--- MATERIAL FOR THE TASK Enclosed Below ---

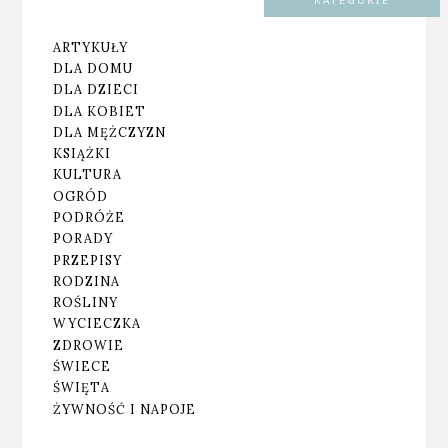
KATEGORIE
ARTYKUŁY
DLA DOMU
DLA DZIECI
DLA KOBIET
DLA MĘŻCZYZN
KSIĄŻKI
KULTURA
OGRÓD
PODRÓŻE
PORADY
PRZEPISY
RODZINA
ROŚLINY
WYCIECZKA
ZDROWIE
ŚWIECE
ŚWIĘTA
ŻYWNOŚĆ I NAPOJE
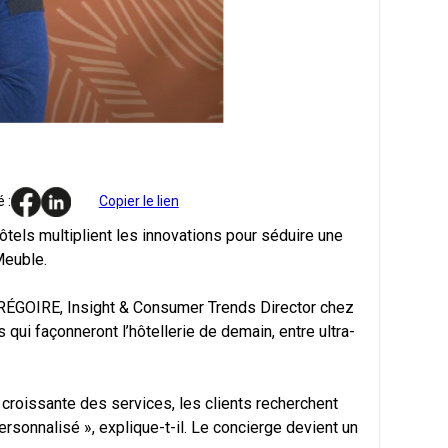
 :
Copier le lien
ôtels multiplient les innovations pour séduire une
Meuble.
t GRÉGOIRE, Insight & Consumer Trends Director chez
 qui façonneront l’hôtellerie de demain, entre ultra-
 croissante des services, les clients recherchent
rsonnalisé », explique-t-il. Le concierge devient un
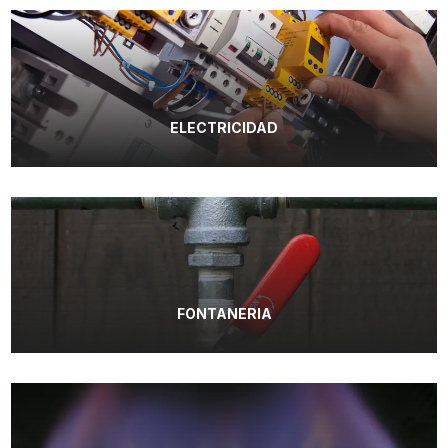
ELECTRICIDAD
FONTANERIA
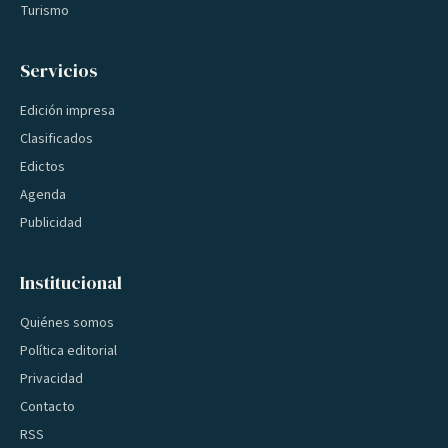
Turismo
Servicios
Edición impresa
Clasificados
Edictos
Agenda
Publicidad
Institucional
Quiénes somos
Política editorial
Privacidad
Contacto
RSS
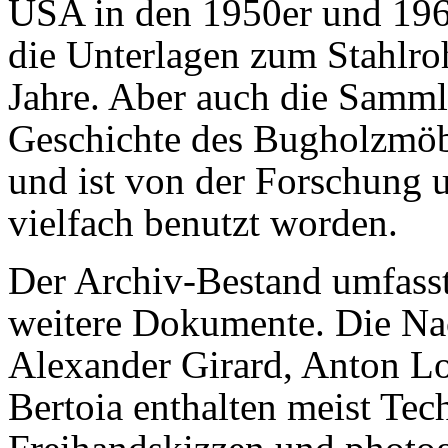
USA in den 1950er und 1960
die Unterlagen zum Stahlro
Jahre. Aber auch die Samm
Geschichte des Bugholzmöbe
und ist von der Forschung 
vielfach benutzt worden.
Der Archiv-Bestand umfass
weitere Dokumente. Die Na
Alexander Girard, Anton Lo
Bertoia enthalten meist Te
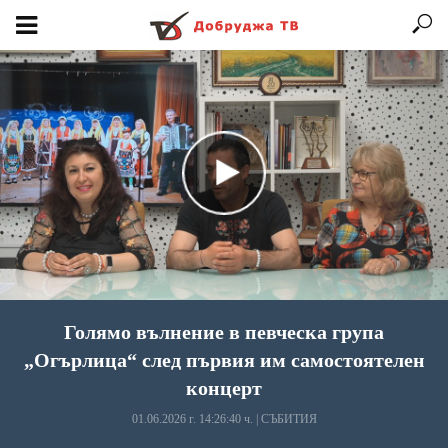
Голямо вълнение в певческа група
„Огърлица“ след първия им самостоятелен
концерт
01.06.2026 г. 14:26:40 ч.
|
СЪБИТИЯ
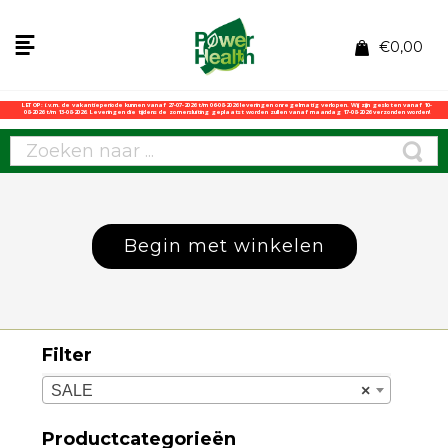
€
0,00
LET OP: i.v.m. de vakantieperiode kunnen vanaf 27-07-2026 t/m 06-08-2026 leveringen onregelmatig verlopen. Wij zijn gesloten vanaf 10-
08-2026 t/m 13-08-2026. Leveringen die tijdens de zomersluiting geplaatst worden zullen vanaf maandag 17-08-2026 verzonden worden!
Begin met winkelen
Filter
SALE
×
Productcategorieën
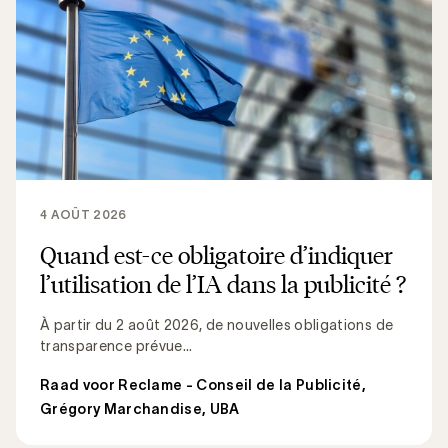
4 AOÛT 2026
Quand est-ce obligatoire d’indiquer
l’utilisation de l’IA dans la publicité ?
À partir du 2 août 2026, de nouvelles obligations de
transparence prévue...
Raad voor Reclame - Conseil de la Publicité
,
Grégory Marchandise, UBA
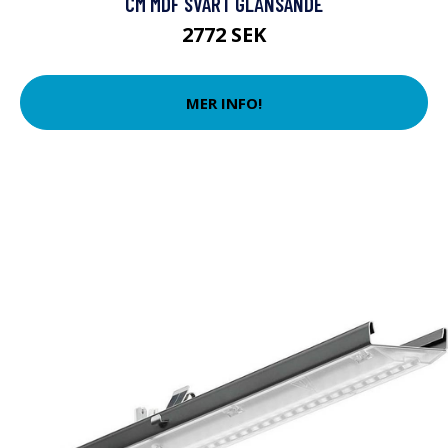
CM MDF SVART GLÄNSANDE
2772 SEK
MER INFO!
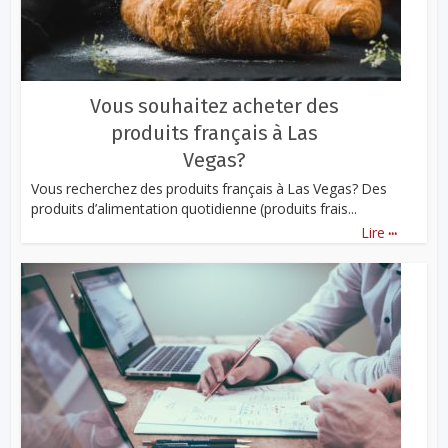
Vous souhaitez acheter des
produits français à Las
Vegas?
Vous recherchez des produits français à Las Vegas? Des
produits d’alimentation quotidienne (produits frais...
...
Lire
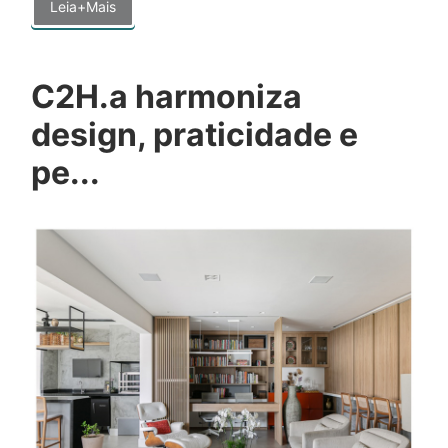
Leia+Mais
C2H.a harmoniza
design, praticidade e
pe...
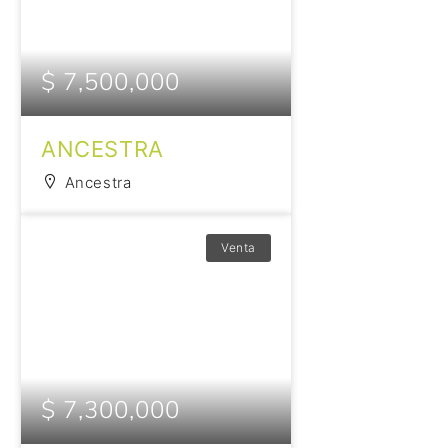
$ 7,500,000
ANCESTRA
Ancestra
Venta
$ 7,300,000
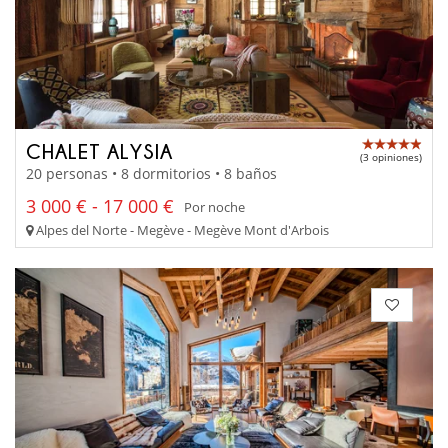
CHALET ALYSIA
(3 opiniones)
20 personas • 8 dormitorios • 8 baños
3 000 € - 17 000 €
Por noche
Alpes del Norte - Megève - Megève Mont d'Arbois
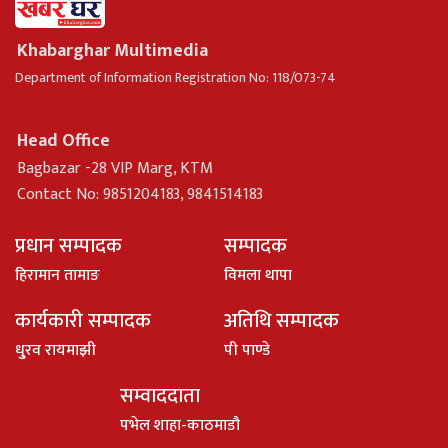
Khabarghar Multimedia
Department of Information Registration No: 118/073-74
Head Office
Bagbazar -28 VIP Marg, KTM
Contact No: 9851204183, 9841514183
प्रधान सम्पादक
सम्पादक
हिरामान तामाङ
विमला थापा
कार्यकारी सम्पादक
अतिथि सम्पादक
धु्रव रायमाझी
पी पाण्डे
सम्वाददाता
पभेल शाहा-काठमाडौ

--- End of Enclosed MATERIAL FOR THE TASK ---
--- MATERIAL FOR THE TASK Enclosed Below ---

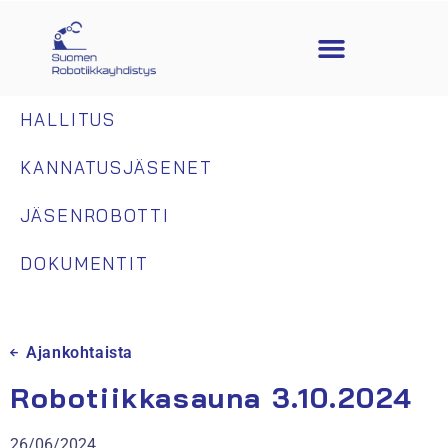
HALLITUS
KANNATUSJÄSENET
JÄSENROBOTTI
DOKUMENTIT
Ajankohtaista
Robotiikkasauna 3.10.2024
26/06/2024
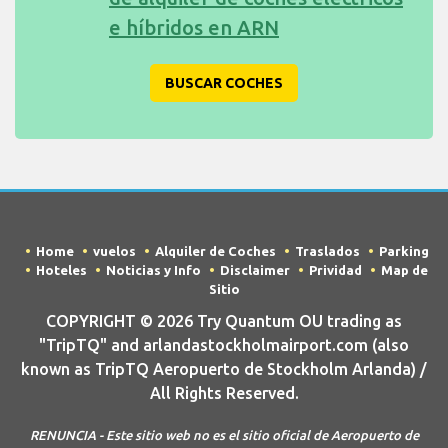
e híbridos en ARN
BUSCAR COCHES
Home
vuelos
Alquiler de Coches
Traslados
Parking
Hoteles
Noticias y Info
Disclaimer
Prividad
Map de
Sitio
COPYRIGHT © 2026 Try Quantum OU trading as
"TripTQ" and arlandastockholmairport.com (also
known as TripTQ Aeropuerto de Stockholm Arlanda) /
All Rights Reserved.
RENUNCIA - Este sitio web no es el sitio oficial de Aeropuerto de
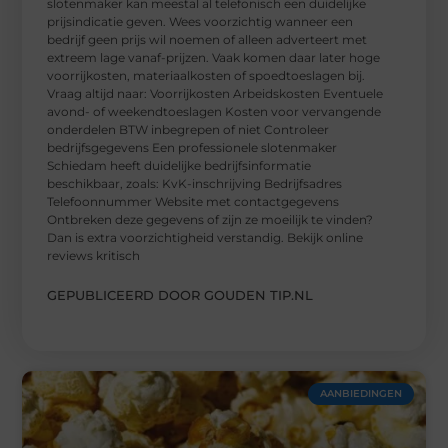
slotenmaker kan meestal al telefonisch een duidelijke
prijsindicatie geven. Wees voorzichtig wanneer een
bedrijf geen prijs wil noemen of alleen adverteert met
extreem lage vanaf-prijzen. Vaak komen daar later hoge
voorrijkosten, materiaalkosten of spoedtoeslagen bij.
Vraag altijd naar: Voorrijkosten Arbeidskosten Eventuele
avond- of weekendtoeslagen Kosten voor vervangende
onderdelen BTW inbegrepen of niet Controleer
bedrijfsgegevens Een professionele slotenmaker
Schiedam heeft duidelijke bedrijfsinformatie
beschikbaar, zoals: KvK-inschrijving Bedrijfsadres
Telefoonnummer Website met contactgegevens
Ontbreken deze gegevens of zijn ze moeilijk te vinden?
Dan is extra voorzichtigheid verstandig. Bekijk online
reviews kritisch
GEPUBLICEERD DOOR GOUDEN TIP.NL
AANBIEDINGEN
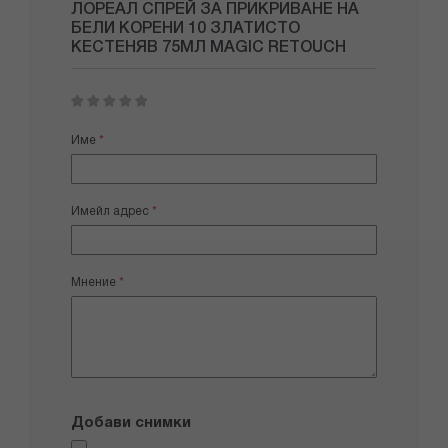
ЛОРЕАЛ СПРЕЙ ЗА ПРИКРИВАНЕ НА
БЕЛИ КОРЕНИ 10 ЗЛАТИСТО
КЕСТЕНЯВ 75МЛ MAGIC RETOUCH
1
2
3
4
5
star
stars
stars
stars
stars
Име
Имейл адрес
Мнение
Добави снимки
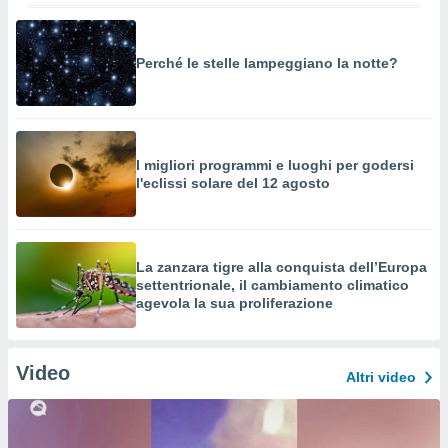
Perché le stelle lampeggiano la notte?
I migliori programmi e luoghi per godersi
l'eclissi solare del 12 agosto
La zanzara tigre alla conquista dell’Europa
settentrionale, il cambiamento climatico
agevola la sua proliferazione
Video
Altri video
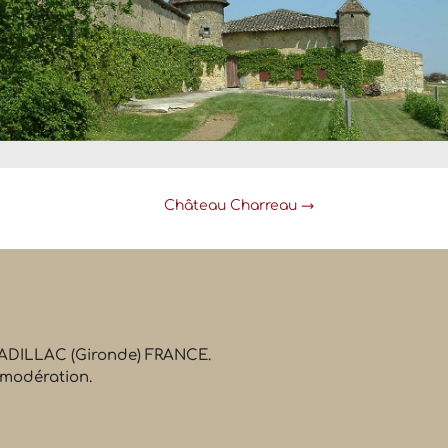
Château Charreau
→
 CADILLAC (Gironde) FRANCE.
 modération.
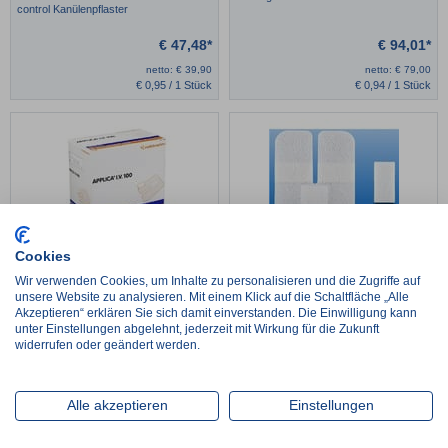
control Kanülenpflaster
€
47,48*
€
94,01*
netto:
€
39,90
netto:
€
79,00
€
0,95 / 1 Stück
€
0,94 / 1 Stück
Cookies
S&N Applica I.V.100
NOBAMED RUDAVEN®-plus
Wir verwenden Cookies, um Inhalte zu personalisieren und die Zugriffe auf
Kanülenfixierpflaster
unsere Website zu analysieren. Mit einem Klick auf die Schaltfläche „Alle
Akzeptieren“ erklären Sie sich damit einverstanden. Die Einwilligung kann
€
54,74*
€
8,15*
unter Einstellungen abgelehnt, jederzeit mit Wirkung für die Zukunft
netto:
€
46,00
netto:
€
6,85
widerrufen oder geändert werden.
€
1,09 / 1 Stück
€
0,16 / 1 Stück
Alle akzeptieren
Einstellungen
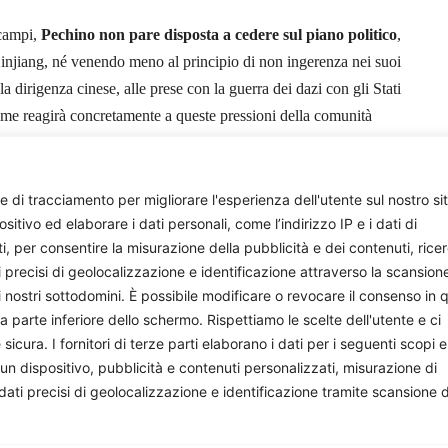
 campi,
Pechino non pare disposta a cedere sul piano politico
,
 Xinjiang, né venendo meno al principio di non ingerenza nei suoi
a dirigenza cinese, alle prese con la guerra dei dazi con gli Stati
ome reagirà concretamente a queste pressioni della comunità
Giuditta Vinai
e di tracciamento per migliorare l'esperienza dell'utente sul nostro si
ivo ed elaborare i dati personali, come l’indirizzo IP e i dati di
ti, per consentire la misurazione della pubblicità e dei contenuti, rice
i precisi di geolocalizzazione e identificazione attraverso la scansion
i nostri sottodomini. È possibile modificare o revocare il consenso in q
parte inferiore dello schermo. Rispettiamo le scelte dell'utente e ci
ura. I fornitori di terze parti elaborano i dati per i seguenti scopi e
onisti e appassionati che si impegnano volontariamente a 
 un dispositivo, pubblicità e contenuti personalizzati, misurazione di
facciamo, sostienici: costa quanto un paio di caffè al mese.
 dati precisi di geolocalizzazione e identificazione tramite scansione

--- End of Enclosed MATERIAL FOR THE TASK ---

▶ [WORK TASK]:
Quote the data above exactly from the line with "AANBIEDINGEN" to the line with "dati precisi di", both ends counted, and nothing else. Pictures don't go in.

▶ [RESULT OF THE TASK]:
AANBIEDINGEN
ЛОРЕАЛ СПРЕЙ ЗА ПРИКРИВАНЕ НА
БЕЛИ КОРЕНИ 10 ЗЛАТИСТО
КЕСТЕНЯВ 75МЛ MAGIC RETOUCH
1
2
3
4
5
star
stars
stars
stars
stars
Име
Имейл адрес
Мнение
Добави снимки
Perché le stelle lampeggiano la notte?
I migliori programmi e luoghi per godersi
l'eclissi solare del 12 agosto
La zanzara tigre alla conquista dell’Europa
settentrionale, il cambiamento climatico
agevola la sua proliferazione
Video
Altri video
Château Charreau
→
 CADILLAC (Gironde) FRANCE.
 modération.
control Kanülenpflaster
€
47,48*
€
94,01*
netto:
€
39,90
netto:
€
79,00
€
0,95 / 1 Stück
€
0,94 / 1 Stück
Cookies
S&N Applica I.V.100
NOBAMED RUDAVEN®-plus
Wir verwenden Cookies, um Inhalte zu personalisieren und die Zugriffe auf
Kanülenfixierpflaster
unsere Website zu analysieren. Mit einem Klick auf die Schaltfläche „Alle
Akzeptieren“ erklären Sie sich damit einverstanden. Die Einwilligung kann
€
54,74*
€
8,15*
unter Einstellungen abgelehnt, jederzeit mit Wirkung für die Zukunft
netto:
€
46,00
netto:
€
6,85
widerrufen oder geändert werden.
€
1,09 / 1 Stück
€
0,16 / 1 Stück
Alle akzeptieren
Einstellungen
 campi,
Pechino non pare disposta a cedere sul piano politico
,
 Xinjiang, né venendo meno al principio di non ingerenza nei suoi
a dirigenza cinese, alle prese con la guerra dei dazi con gli Stati
ome reagirà concretamente a queste pressioni della comunità
Giuditta Vinai
e di tracciamento per migliorare l'esperienza dell'utente sul nostro si
ivo ed elaborare i dati personali, come l’indirizzo IP e i dati di
ti, per consentire la misurazione della pubblicità e dei contenuti, rice
i precisi di geolocalizzazione e identificazione attraverso la scansion
i nostri sottodomini. È possibile modificare o revocare il consenso in q
parte inferiore dello schermo. Rispettiamo le scelte dell'utente e ci
ura. I fornitori di terze parti elaborano i dati per i seguenti scopi e
onisti e appassionati che si impegnano volontariamente a 
 un dispositivo, pubblicità e contenuti personalizzati, misurazione di
facciamo, sostienici: costa quanto un paio di caffè al mese.
 dati precisi di geolocalizzazione e identificazione tramite scansione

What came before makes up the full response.